A pipeline that accepts command-line parameters is vastly more useful than one with those parameters hard-coded. However, running it requires creating a development environment. An even better option for pipelines that are expected to be rerun by a variety of different users or in a variety of different contexts would be to use a Dataflow template.
There are many Dataflow templates that have already been created as part of Google Cloud Platform, which you can explore in the Get started with Google documentation. But none of them perform the same function as the pipeline in this lab. Instead, in this part of the lab, you convert the pipeline into a newer custom Dataflow Flex Template (as opposed to a custom traditional template).
Converting a pipeline into a custom Dataflow Flex Template requires the use of an Uber JAR to package up your code and the dependencies, a Dockerfile to describe what code to build, Cloud Build to build the underlying container that will be executed at runtime to create the actual job, and a metadata file to describe the job parameters.
Prerequisites
Basic familiarity with Java.
What you learn
In this lab, you:
Convert a custom pipeline into a custom Dataflow Flex Template.
Run a Dataflow Flex Template.
Setup and requirements
For each lab, you get a new Google Cloud project and set of resources for a fixed time at no cost.
Sign in to Qwiklabs using an incognito window.
Note the lab's access time (for example, 1:15:00), and make sure you can finish within that time.
There is no pause feature. You can restart if needed, but you have to start at the beginning.
When ready, click Start lab.
Note your lab credentials (Username and Password). You will use them to sign in to the Google Cloud Console.
Click Open Google Console.
Click Use another account and copy/paste credentials for this lab into the prompts.
If you use other credentials, you'll receive errors or incur charges.
Accept the terms and skip the recovery resource page.
Activate Google Cloud Shell
Google Cloud Shell is a virtual machine that is loaded with development tools. It offers a persistent 5GB home directory and runs on the Google Cloud.
Google Cloud Shell provides command-line access to your Google Cloud resources.
In Cloud console, on the top right toolbar, click the Open Cloud Shell button.
Click Continue.
It takes a few moments to provision and connect to the environment. When you are connected, you are already authenticated, and the project is set to your PROJECT_ID. For example:
gcloud is the command-line tool for Google Cloud. It comes pre-installed on Cloud Shell and supports tab-completion.
You can list the active account name with this command:
[core]
project = qwiklabs-gcp-44776a13dea667a6
Note:
Full documentation of gcloud is available in the
gcloud CLI overview guide
.
Check project permissions
Before you begin your work on Google Cloud, you need to ensure that your project has the correct permissions within Identity and Access Management (IAM).
In the Google Cloud console, on the Navigation menu (), select IAM & Admin > IAM.

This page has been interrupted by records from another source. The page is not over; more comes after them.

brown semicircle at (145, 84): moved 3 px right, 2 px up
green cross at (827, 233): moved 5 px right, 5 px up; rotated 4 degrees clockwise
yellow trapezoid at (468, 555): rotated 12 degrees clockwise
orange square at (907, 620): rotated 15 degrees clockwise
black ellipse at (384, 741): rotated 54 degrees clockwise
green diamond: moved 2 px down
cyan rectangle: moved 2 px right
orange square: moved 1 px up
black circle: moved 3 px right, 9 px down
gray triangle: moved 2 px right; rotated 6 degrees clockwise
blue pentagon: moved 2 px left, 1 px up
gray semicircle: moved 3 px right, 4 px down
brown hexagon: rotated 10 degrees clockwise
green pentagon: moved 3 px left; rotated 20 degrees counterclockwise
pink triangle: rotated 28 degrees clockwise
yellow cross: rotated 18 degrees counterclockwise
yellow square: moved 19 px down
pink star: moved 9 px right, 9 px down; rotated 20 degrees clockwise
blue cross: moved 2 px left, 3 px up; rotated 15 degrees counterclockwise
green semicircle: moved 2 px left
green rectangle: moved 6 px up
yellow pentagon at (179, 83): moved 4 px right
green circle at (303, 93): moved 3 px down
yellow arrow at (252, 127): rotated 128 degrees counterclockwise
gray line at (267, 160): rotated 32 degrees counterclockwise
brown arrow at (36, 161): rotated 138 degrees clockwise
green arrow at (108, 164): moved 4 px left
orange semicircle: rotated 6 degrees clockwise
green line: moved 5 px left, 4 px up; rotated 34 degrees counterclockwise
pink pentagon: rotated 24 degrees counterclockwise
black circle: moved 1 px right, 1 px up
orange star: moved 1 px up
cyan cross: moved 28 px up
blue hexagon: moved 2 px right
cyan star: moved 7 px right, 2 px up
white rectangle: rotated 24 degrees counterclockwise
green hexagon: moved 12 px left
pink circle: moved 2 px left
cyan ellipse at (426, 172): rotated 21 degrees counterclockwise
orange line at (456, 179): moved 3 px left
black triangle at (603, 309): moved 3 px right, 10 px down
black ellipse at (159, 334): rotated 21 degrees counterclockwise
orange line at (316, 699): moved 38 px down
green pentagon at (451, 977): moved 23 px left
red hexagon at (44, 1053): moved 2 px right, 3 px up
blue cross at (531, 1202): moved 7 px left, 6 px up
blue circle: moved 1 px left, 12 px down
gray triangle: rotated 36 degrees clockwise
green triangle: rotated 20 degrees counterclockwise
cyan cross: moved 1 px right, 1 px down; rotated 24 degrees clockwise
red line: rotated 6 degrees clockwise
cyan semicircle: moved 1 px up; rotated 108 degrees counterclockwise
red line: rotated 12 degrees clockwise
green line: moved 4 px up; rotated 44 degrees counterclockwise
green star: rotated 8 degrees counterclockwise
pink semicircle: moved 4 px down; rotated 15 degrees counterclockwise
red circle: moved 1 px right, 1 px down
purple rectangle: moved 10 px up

Confirm that the default compute Service Account {project-number}-compute@developer.gserviceaccount.com is present and has the editor role assigned. The account prefix is the project number, which you can find on Navigation menu > Cloud Overview > Dashboard.
Note: If the account is not present in IAM or does not have the editor role, follow the steps below to assign the required role.
In the Google Cloud console, on the Navigation menu, click Cloud Overview > Dashboard.
Copy the project number (e.g. 729328892908).
On the Navigation menu, select IAM & Admin > IAM.
At the top of the roles table, below View by Principals, click Grant Access.
Replace {project-number} with your project number.
For Role, select Project (or Basic) > Editor.
Click Save.
Setting up your IDE
For the purposes of this lab, you will mainly be using a Theia Web IDE hosted on Google Compute Engine. It has the lab repo pre-cloned. There is java langauge server support, as well as a terminal for programmatic access to Google Cloud APIs via the gcloud command line tool, similar to Cloud Shell.
To access your Theia IDE, copy and paste the link shown in Google Cloud Skills Boost to a new tab.
Note: You may need to wait 3-5 minutes for the environment to be fully provisioned, even after the url appears. Until then you will see an error in the browser.
The lab repo has been cloned to your environment. Each lab is divided into a labs folder with code to be completed by you, and a solution folder with a fully workable example to reference if you get stuck.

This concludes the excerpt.